→ **TASK OBJECTIVE**:
Your task is to find every line of the data that holds the string "компьютер" and copy it.

——————————

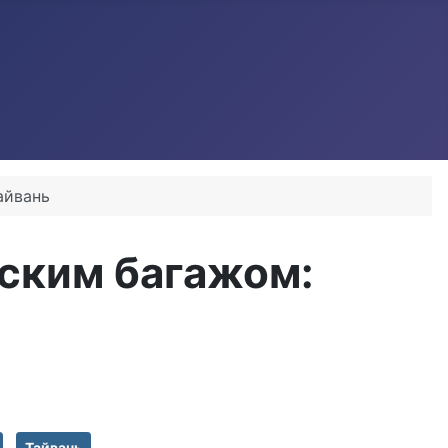
айвань
нским багажом:
Тайвань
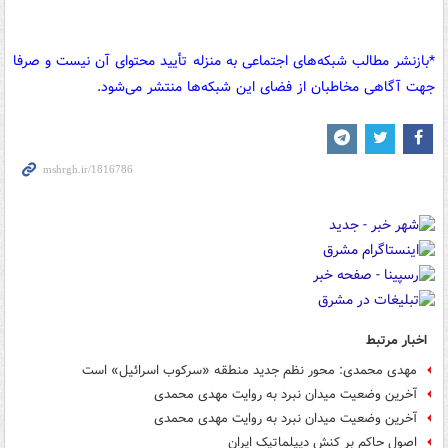
*بازنشر مطالب شبکه‌های اجتماعی به منزله تأیید محتوای آن نیست و صرفا
جهت آگاهی مخاطبان از فضای این شبکه‌ها منتشر می‌شود.
اخبار مرتبط
مهدی محمدی: محور نظم جدید منطقه «سرکوب اسرائیل» است
آخرین وضعیت میدان نبرد به روایت مهدی محمدی
آخرین وضعیت میدان نبرد به روایت مهدی محمدی
اصول حاکم بر کنش دیپلماتیک ایران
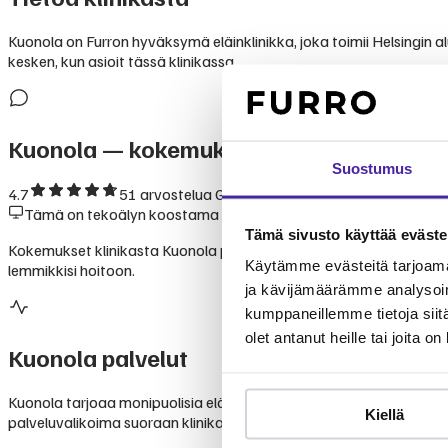
Kuonola on Furron hyväksymä eläinklinikka, joka toimii Helsingin alu
kesken, kun asioit tässä klinikassa.
Kuonola
— kokemukset ja arvostelut
Suostumus
4.7
51
arvostelua Googlessa
Tämä on tekoälyn koostama yhteenveto julkisesti saatavilla ole
Tämä sivusto käyttää eväste
Kokemukset klinikasta Kuonola perustuvat lemmikinomistajien kert
Käytämme evästeitä tarjoama
lemmikkisi hoitoon.
ja kävijämäärämme analysoim
kumppaneillemme tietoja siitä
olet antanut heille tai joita o
Kuonola
palvelut
Kuonola tarjoaa monipuolisia eläinlääkäripalveluita lemmikkien ter
Kiellä
palveluvalikoima suoraan klinikalta. Furron jäsenenä voit jakaa elä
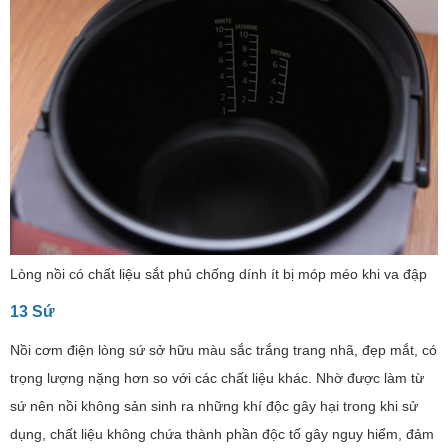
Lòng nồi có chất liệu sắt phủ chống dính ít bị móp méo khi va đập
13 Sứ
Nồi cơm điện lòng sứ sở hữu màu sắc trắng trang nhã, đẹp mắt, có
trọng lượng nặng hơn so với các chất liệu khác. Nhờ được làm từ
sứ nên nồi không sản sinh ra những khí độc gây hại trong khi sử
dụng, chất liệu không chứa thành phần độc tố gây nguy hiểm, đảm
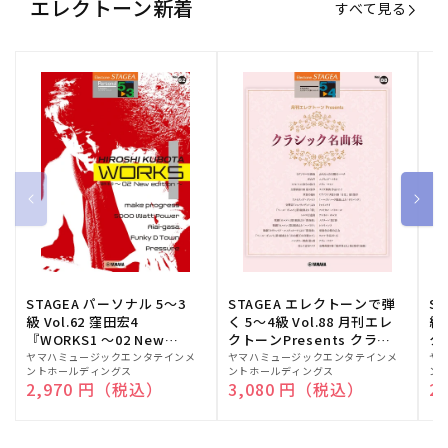
エレクトーン新着
すべて見る
STAGEA パーソナル 5～3
STAGEA エレクトーンで弾
S
級 Vol.62 窪田宏4
く 5～4級 Vol.88 月刊エレ
級
『WORKS1 ～02 New
クトーンPresents クラシ
ク
edition～』
ック名曲集
販
ヤマハミュージックエンタテインメ
販
ヤマハミュージックエンタテインメ
販
ヤ
ントホールディングス
ントホールディングス
ン
売
売
売
通常価格
2,970 円（税込）
通常価格
3,080 円（税込）
通
2
元:
元:
元:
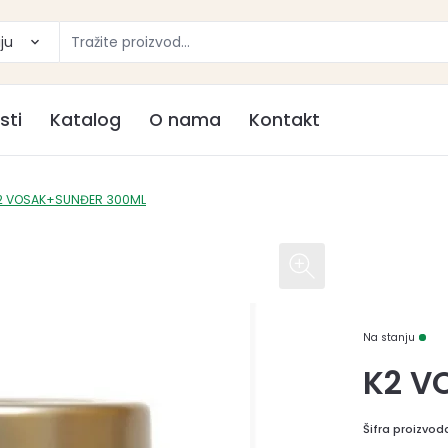
ju
sti
Katalog
O nama
Kontakt
2 VOSAK+SUNĐER 300ML
Na stanju
K2 V
Šifra proizvod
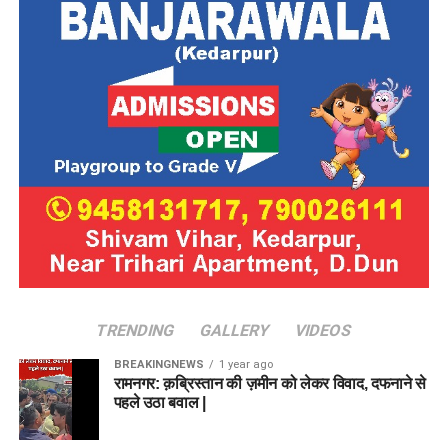
TRENDING
GALLERY
VIDEOS
BREAKINGNEWS
1 year ago
रामनगर: क़ब्रिस्तान की ज़मीन को लेकर विवाद, दफनाने से
पहले उठा बवाल |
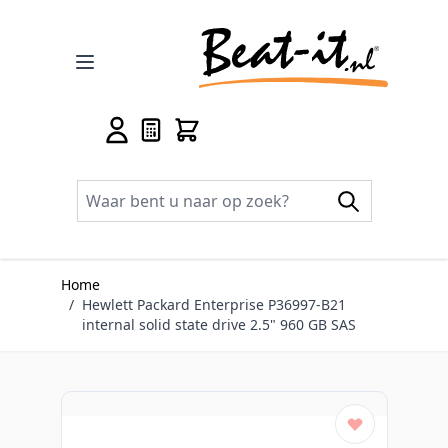
Ga naar de inhoud
Home
/
Hewlett Packard Enterprise P36997-B21
internal solid state drive 2.5" 960 GB SAS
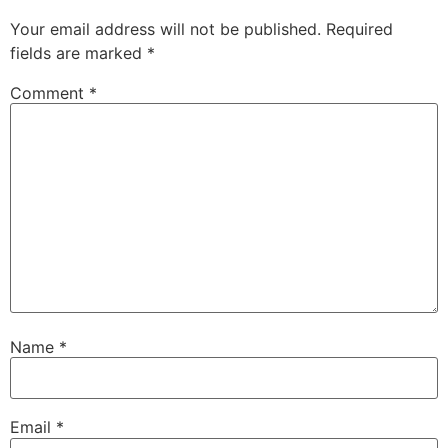
Your email address will not be published.
Required
fields are marked
*
Comment
*
Name
*
Email
*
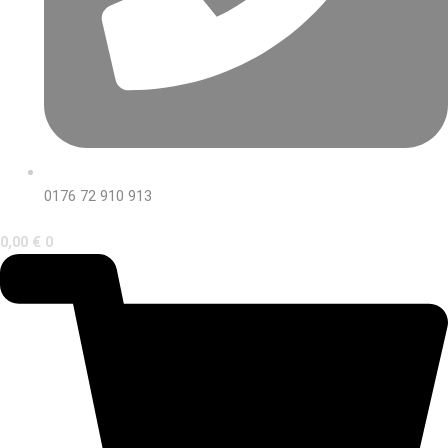
0176 72 910 913
0,00
€
0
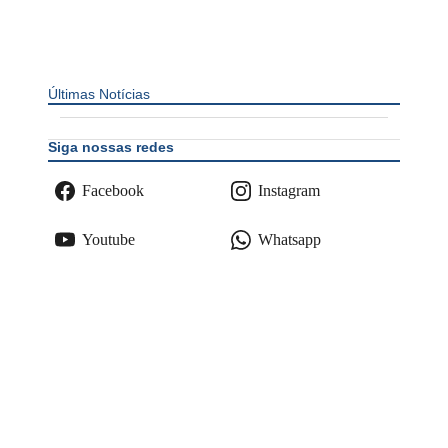
Últimas Notícias
Siga nossas redes
Facebook
Instagram
Youtube
Whatsapp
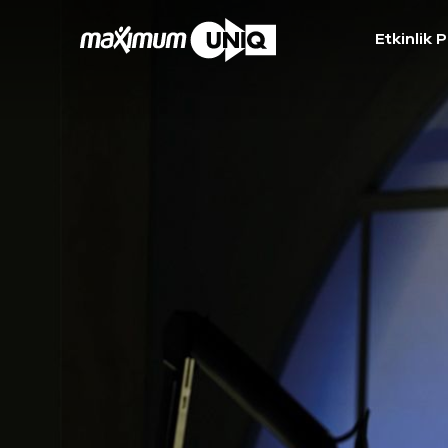
Etkinlik 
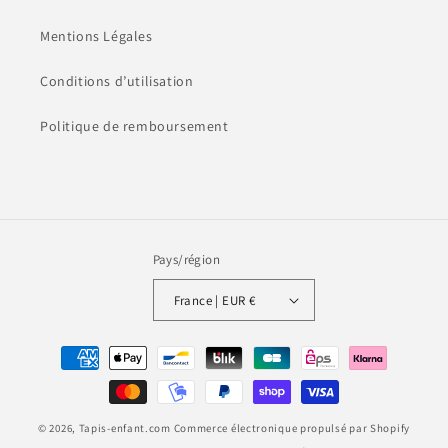
Mentions Légales
Conditions d’utilisation
Politique de remboursement
Pays/région
France | EUR €
Moyens
de
paiement
© 2026,
Tapis-enfant.com
Commerce électronique propulsé par Shopify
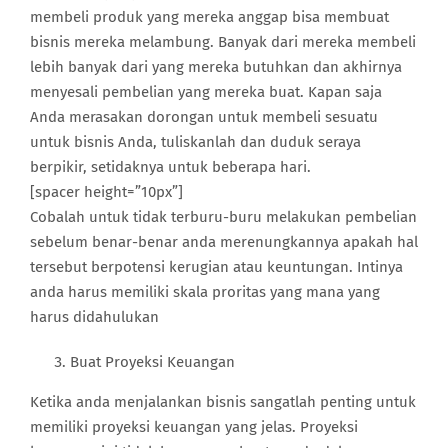
membeli produk yang mereka anggap bisa membuat
bisnis mereka melambung. Banyak dari mereka membeli
lebih banyak dari yang mereka butuhkan dan akhirnya
menyesali pembelian yang mereka buat. Kapan saja
Anda merasakan dorongan untuk membeli sesuatu
untuk bisnis Anda, tuliskanlah dan duduk seraya
berpikir, setidaknya untuk beberapa hari.
[spacer height=”10px”]
Cobalah untuk tidak terburu-buru melakukan pembelian
sebelum benar-benar anda merenungkannya apakah hal
tersebut berpotensi kerugian atau keuntungan. Intinya
anda harus memiliki skala proritas yang mana yang
harus didahulukan
Buat Proyeksi Keuangan
Ketika anda menjalankan bisnis sangatlah penting untuk
memiliki proyeksi keuangan yang jelas. Proyeksi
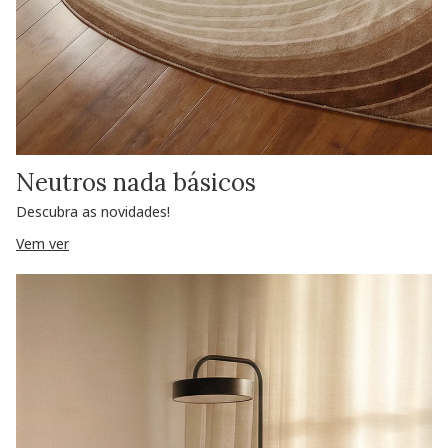
Neutros nada básicos
Descubra as novidades!
Vem ver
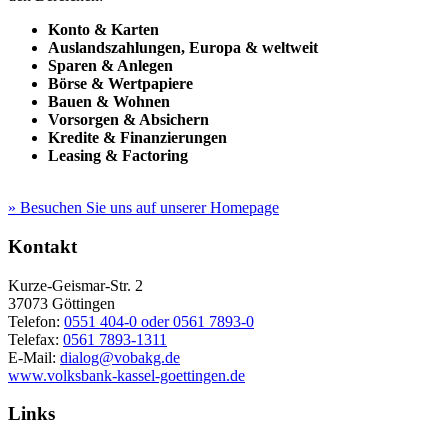
Konto & Karten
Auslandszahlungen, Europa & weltweit
Sparen & Anlegen
Börse & Wertpapiere
Bauen & Wohnen
Vorsorgen & Absichern
Kredite & Finanzierungen
Leasing & Factoring
» Besuchen Sie uns auf unserer Homepage
Kontakt
Kurze-Geismar-Str. 2
37073
Göttingen
Telefon:
0551 404-0 oder 0561 7893-0
Telefax:
0561 7893-1311
E-Mail:
dialog@vobakg.de
www.volksbank-kassel-goettingen.de
Links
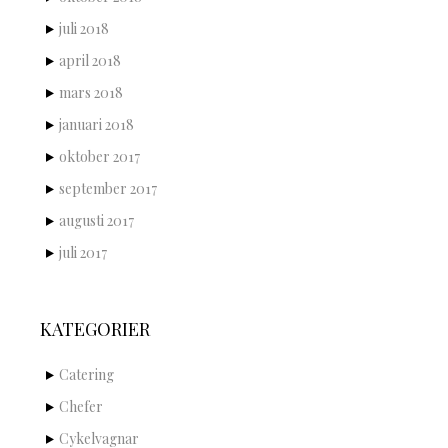
juli 2018
april 2018
mars 2018
januari 2018
oktober 2017
september 2017
augusti 2017
juli 2017
KATEGORIER
Catering
Chefer
Cykelvagnar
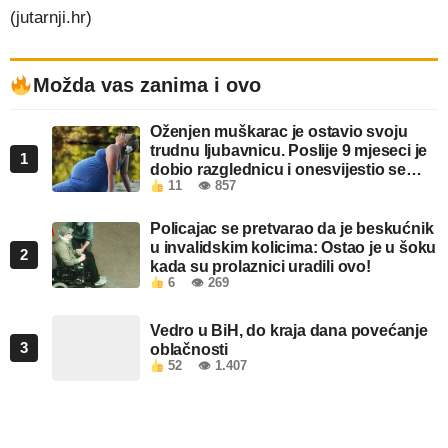
(jutarnji.hr)
Možda vas zanima i ovo
Oženjen muškarac je ostavio svoju
trudnu ljubavnicu. Poslije 9 mjeseci je
1
dobio razglednicu i onesvijestio se
11
👁 857
kada je pročitao šta piše!
Policajac se pretvarao da je beskućnik
u invalidskim kolicima: Ostao je u šoku
2
kada su prolaznici uradili ovo!
6
👁 269
Vedro u BiH, do kraja dana povećanje
3
oblačnosti
52
👁 1.407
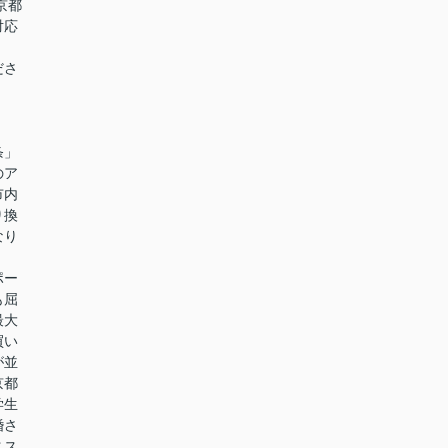
京都
対応
くださ
条」
のア
市内
り換
なり
ポー
も屈
最大
買い
が並
京都
学生
婚さ
スス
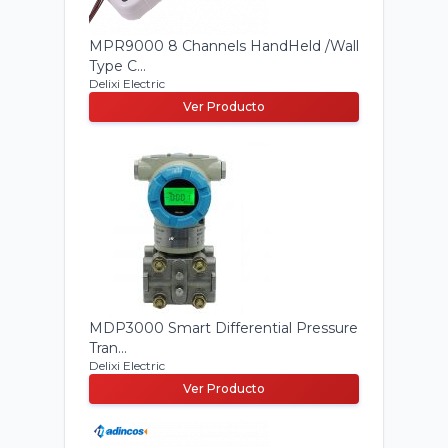
MPR9000 8 Channels HandHeld /Wall
Type C...
Delixi Electric
Ver Producto
MDP3000 Smart Differential Pressure
Tran...
Delixi Electric
Ver Producto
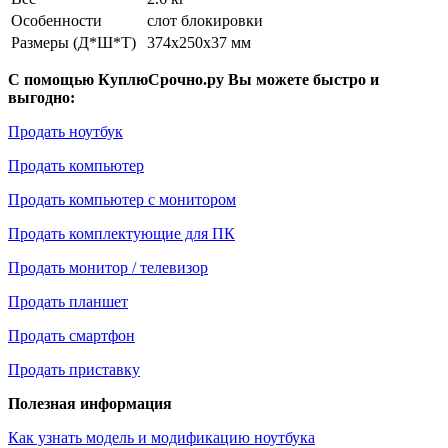
Особенности
слот блокировки
Размеры (Д*Ш*Т)
374x250x37 мм
С помощью КуплюСрочно.ру Вы можете быстро и
выгодно:
Продать ноутбук
Продать компьютер
Продать компьютер с монитором
Продать комплектующие для ПК
Продать монитор / телевизор
Продать планшет
Продать смартфон
Продать приставку
Полезная информация
Как узнать модель и модификацию ноутбука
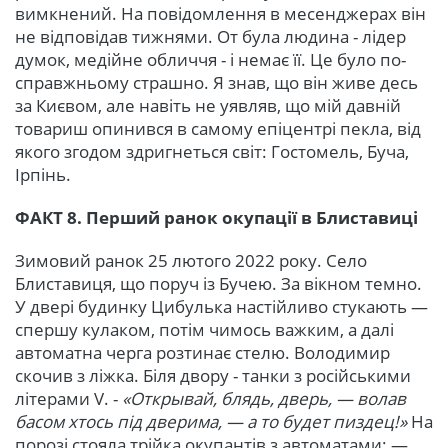
вимкнений. На повідомлення в месенджерах він
не відповідав тижнями. От була людина - лідер
думок, медійне обличчя - і немає її. Це було по-
справжньому страшно. Я знав, що він живе десь
за Києвом, але навіть не уявляв, що мій давній
товариш опинився в самому епіцентрі пекла, від
якого згодом здригнеться світ: Гостомель, Буча,
Ірпінь.
ФАКТ 8. Перший ранок окупації в Блиставиці
Зимовий ранок 25 лютого 2022 року. Село
Блиставиця, що поруч із Бучею. За вікном темно.
У двері будинку Цибулька настійливо стукають —
спершу кулаком, потім чимось важким, а далі
автоматна черга розтинає стелю. Володимир
скочив з ліжка. Біля двору - танки з російськими
літерами V. -
«Открывай, блядь, дверь, — волав
басом хтось під дверима, — а то будет пиздец!»
На
порозі стояла трійка окупантів з автоматами: —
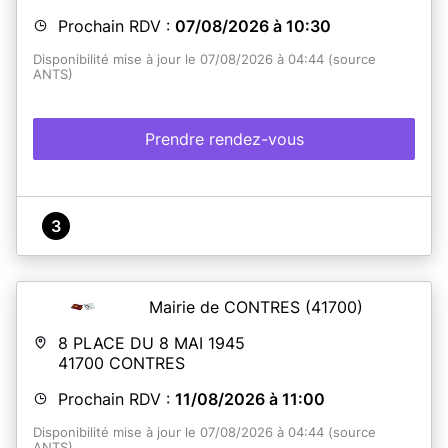
Prochain RDV :
07/08/2026 à 10:30
Disponibilité mise à jour le 07/08/2026 à 04:44 (source
ANTS)
Prendre rendez-vous
3
Mairie de CONTRES
(41700)
8 PLACE DU 8 MAI 1945
41700
CONTRES
Prochain RDV :
11/08/2026 à 11:00
Disponibilité mise à jour le 07/08/2026 à 04:44 (source
ANTS)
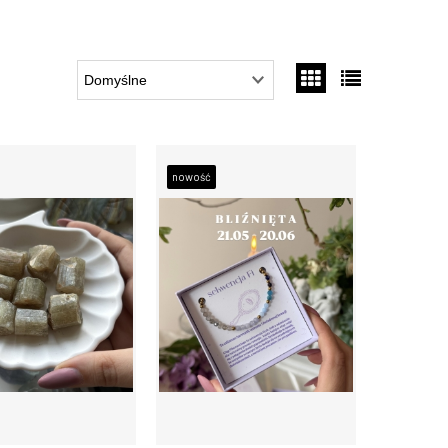
nowość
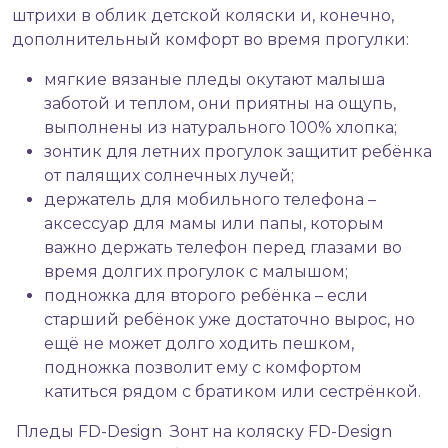
штрихи в облик детской коляски и, конечно,
дополнительный комфорт во время прогулки:
мягкие вязаные пледы окутают малыша
заботой и теплом, они приятны на ощупь,
выполнены из натурального 100% хлопка;
зонтик для летних прогулок защитит ребёнка
от палящих солнечных лучей;
держатель для мобильного телефона –
аксессуар для мамы или папы, которым
важно держать телефон перед глазами во
время долгих прогулок с малышом;
подножка для второго ребёнка – если
старший ребёнок уже достаточно вырос, но
ещё не может долго ходить пешком,
подножка позволит ему с комфортом
катиться рядом с братиком или сестрёнкой.
Пледы FD-Design
Зонт на коляску FD-Design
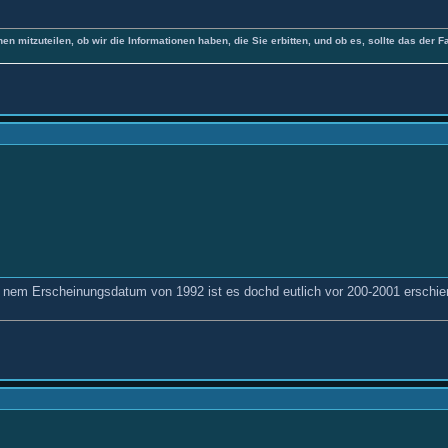
nen mitzuteilen, ob wir die Informationen haben, die Sie erbitten, und ob es, sollte das der F
 nem Erscheinungsdatum von 1992 ist es dochd eutlich vor 200-2001 erschien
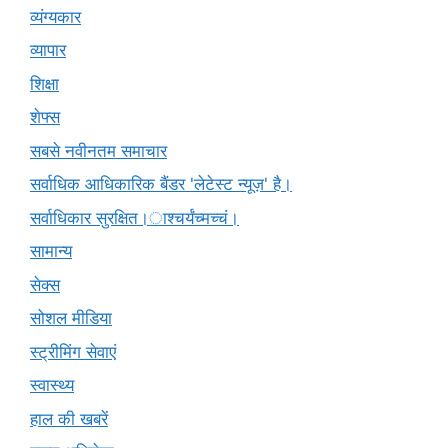
व्यंग्यकार
व्यापार
शिक्षा
शेफ्स
सबसे नवीनतम समाचार
सर्वाधिक आधिकारिक बैंडर 'लेटेस्ट न्यूज़' है।
सर्वाधिकार सुरक्षित।ाश्चर्यंच्मच्चं।
सामान्य
सेक्स
सोशल मीडिया
स्ट्रीमिंग सेवाएं
स्वास्थ्य
हाल की खबरें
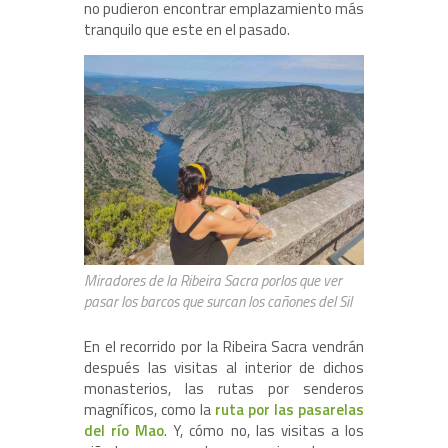
no pudieron encontrar emplazamiento más
tranquilo que este en el pasado.
Miradores de la Ribeira Sacra porlos que ver
pasar los barcos que surcan los cañones del Sil
En el recorrido por la Ribeira Sacra vendrán
después las visitas al interior de dichos
monasterios, las rutas por senderos
magníficos, como la
ruta por las pasarelas
del río Mao
. Y, cómo no, las visitas a los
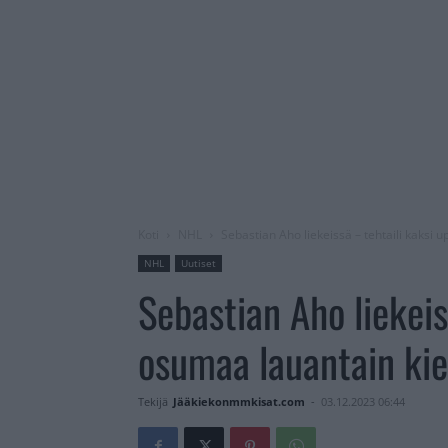
Koti
NHL
Sebastian Aho liekeissä – tehtaili kaksi
NHL
Uutiset
Sebastian Aho liekeis
osumaa lauantain kie
Tekijä
Jääkiekonmmkisat.com
-
03.12.2023 06:44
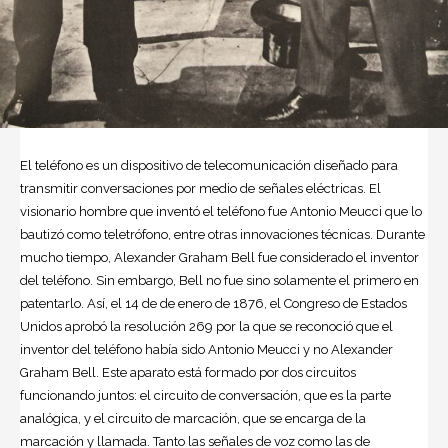
El teléfono es un dispositivo de telecomunicación diseñado para
transmitir conversaciones por medio de señales eléctricas. El
visionario hombre que inventó el teléfono fue
Antonio Meucci
que lo
bautizó como teletrófono, entre otras innovaciones técnicas. Durante
mucho tiempo,
Alexander Graham Bell
fue considerado el inventor
del teléfono. Sin embargo, Bell no fue sino solamente el primero en
patentarlo. Así, el 14 de de enero de 1876, el Congreso de
Estados
Unidos
aprobó la resolución 269 por la que se reconoció que el
inventor del teléfono había sido Antonio Meucci y no Alexander
Graham Bell. Este aparato está formado por dos circuitos
funcionando juntos: el circuito de conversación, que es la parte
analógica, y el circuito de marcación, que se encarga de la
marcación y llamada. Tanto las señales de voz como las de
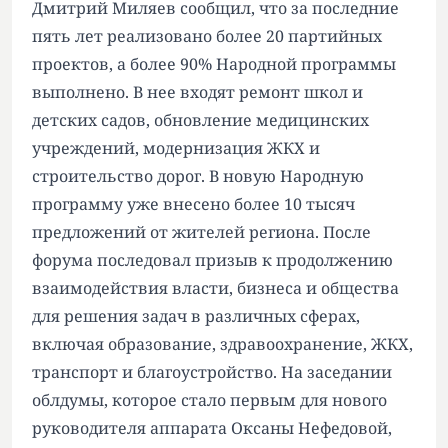
Дмитрий Миляев сообщил, что за последние
пять лет реализовано более 20 партийных
проектов, а более 90% Народной программы
выполнено. В нее входят ремонт школ и
детских садов, обновление медицинских
учреждений, модернизация ЖКХ и
строительство дорог. В новую Народную
программу уже внесено более 10 тысяч
предложений от жителей региона. После
форума последовал призыв к продолжению
взаимодействия власти, бизнеса и общества
для решения задач в различных сферах,
включая образование, здравоохранение, ЖКХ,
транспорт и благоустройство. На заседании
облдумы, которое стало первым для нового
руководителя аппарата Оксаны Нефедовой,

——————————

→ **OUTPUT**:
Продать компьютер
Продать компьютер с монитором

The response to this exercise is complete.